I just recently bought an Samsung DLP 46" HDTV that has 1080i maximum resolution. The HD channels on the TV look amazing and I have no problems with them. The only problem I have is on regular channels that are 480i. They bad and fuzzy and quality isnt that great. I dont know if its a cable problem because on a standard TV I have thats plugs in from the same source looks great. Is it because of the size of the screen or does my cable need more signal power? I have Time Warner Cable and have a Cable Box with it too.
Oh yes by the way I do use HDMI on my receiver though I still get bad regular channels.



Answer
This is normal. I have it, too. Everyone has it. That is just what we HDTV owners are going to have to put up with for a few more years until all channels are HD compliant. The federal government is on the HDTV side and has already mandated that all channels will be HD in the near future.

We'll just have to watch crappy regular channels for the time being. Make sure you're using HDMI cables for true, uncompressed high-def video!

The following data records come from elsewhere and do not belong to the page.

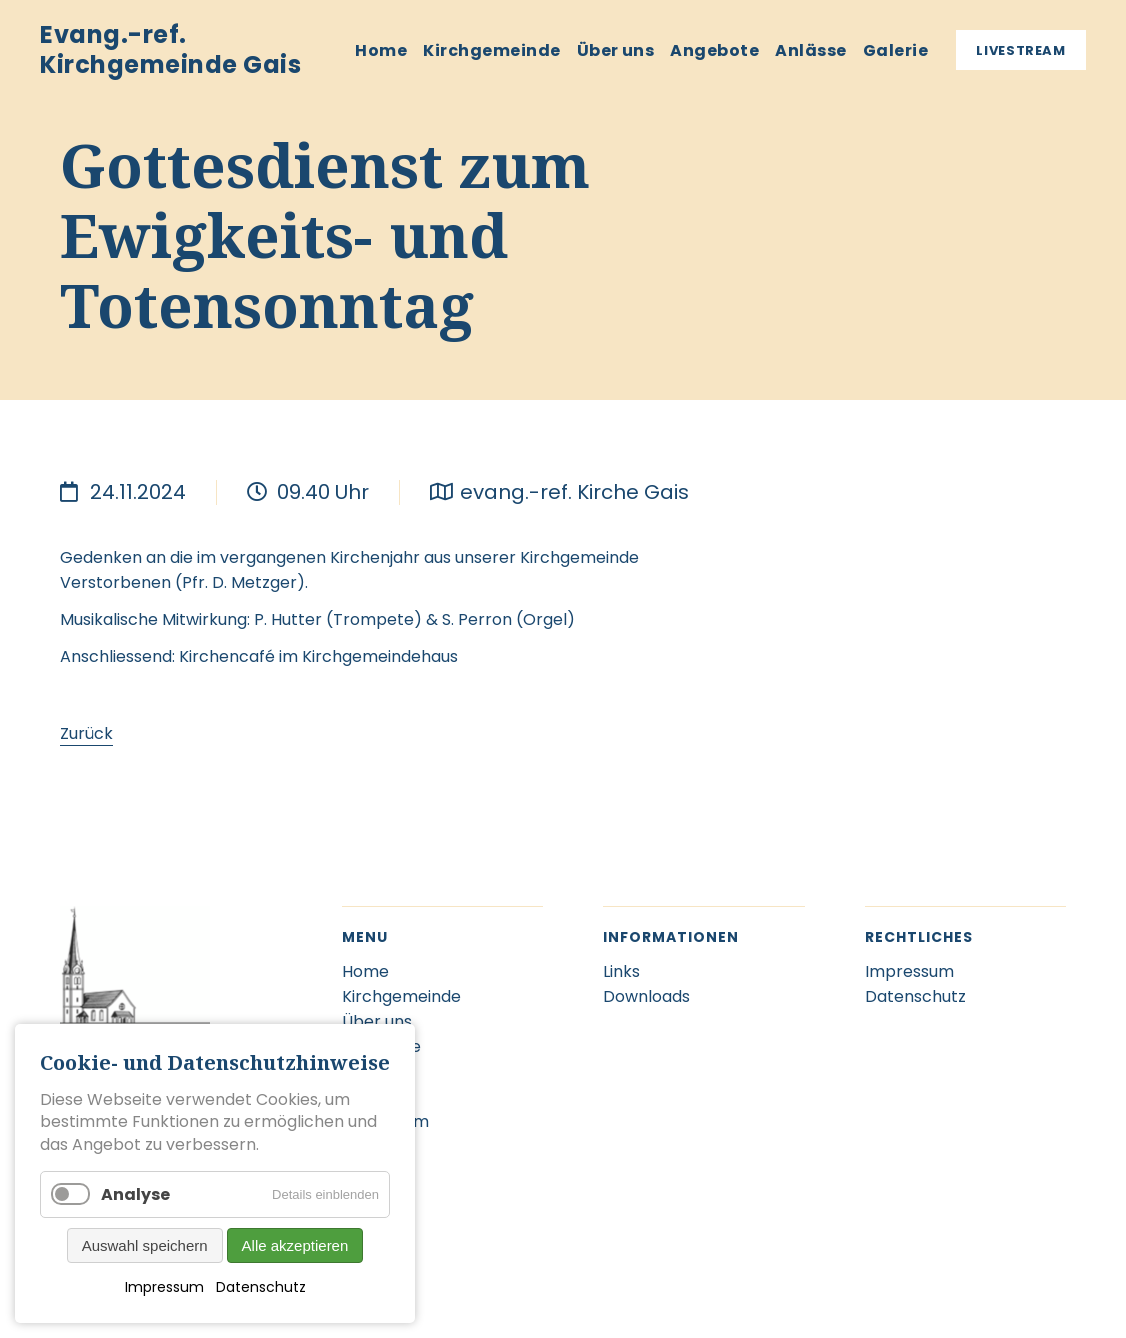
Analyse (135, 1194)
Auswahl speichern (145, 1245)
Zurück (86, 733)
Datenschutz (261, 1287)
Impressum (164, 1287)
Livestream (1021, 50)
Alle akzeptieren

The reason why you're channels look bad? Your HDTV needs high-octance fuel to run. Regular cable is just like regular unleaded. It doesn't have the resolution (720/1080) to give your HDTV the high-def signal it requires. Therefore, it makes due with the standard cable television signal and produces an unimpressive picture. Buy an upconverting DVD player ($45-150) with an HDMI cable (for 1080 16:9 screen size) and you'll feel better when you're not watching your HD channels.